**RAW DATA:**
--------------------

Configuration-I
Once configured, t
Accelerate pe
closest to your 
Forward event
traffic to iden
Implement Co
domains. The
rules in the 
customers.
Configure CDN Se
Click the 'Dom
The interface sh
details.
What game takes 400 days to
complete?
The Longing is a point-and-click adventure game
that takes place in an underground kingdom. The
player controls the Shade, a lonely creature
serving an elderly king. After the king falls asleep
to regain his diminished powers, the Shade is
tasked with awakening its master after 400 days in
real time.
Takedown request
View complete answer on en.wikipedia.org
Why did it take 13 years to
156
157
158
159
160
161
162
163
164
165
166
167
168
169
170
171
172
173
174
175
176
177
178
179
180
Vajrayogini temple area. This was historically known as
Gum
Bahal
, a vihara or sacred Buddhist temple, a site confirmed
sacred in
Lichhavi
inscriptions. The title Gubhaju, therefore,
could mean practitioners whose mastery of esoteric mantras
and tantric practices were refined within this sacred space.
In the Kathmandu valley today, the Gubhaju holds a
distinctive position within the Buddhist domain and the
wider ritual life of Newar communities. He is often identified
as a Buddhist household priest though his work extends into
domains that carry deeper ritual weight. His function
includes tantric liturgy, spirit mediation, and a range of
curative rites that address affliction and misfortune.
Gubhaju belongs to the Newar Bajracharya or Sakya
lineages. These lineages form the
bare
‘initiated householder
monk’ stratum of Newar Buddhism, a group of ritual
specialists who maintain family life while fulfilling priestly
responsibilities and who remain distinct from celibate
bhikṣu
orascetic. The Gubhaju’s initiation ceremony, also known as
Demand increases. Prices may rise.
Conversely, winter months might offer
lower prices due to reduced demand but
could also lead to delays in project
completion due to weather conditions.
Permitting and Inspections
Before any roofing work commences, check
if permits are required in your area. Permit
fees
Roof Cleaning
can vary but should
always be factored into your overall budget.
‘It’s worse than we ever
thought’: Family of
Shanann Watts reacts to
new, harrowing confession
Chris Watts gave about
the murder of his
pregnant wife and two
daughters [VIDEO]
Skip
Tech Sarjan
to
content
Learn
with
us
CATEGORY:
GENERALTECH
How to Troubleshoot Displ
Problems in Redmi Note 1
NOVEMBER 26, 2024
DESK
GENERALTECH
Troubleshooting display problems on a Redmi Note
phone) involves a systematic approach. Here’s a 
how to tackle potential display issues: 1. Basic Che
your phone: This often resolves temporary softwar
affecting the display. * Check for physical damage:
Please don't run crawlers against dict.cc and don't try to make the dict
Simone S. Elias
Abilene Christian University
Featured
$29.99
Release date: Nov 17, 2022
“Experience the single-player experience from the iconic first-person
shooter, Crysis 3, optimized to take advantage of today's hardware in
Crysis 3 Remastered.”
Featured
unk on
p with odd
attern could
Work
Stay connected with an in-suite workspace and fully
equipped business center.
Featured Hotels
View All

--------------------

Throughout the data above, find each line that includes the string "area"; state only how many there are.

2